Belasan Tahun Menyapa Nasib di Tepi Laut

Hujan deras menyapa Bumi Gurindam 12, diiringi beberapa kali kilat dari langit yang menggelap.

Suara gemercik air yang jatuh dari langit seolah menegur orang-orang untuk segera berteduh. Suara angin dari laut pun berhembus begitu kencang, berbaur dengan hujan.

Jalan pun sunyi. Lalu lalang di jalur padat kawasan Tepi Laut pun seketika itu sunyi. Para pengendara roda dua berteduh, dan sesekali mengerut menahan dingin.

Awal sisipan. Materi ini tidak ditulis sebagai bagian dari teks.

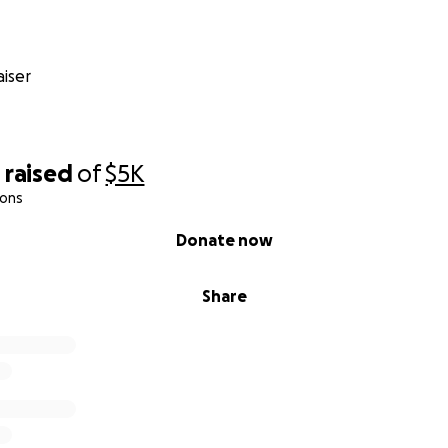
iser
0
raised
of
$5K
ions
Donate now
Share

Dari Laman Boenda, Gedung Gonggong di Tanjungpinang, seorang pria paruh baya malah sibuk beraktivitas, seolah berteman dengan hujan dan angin kencang.

Adalah Bakhri Rahman, pria sederhana yang mengaku sudah 15 tahun bercengkerama di tepi jalan raya, persis di sekitar Laman Boenda.

Bakhri bukan pegawai, bukan pula polisi, namun sehari-hari mengenakan rompi khas dari Dinas Perhubungan Tanjungpinang. Ya, rompi kuning terang sebagai tanda pengenal awal bagi pengendara yang ingin mendapat bantuannya.

Hari itu, pria yang kini berusia 40 tahun itu mengenakan celana coklat, topi merah, kemeja putih. Ia sibuk dengan tugasnya mengatur parkiran di pinggir Jalan Raya Hang Tuah.

Meski tubuhnya basah, ia tetap tersenyum menyapa pengendara yang memaskir kendaraan. Sikapnya yang begitu bersahaja menarik perhatian pengendara.

“Saya bekerja sebagai tukang parkir di sekitar 15 tahun yang lalu. Awalnya, saya jadi tukang parkir di kawasan Kaca Puri dekat KFC. Dahulu belum ada penertiban, sekarang sudah ada penertiban, jadi saya daftar langsung ke Dishub biar resmi,”ucapnya sambil tersenyum.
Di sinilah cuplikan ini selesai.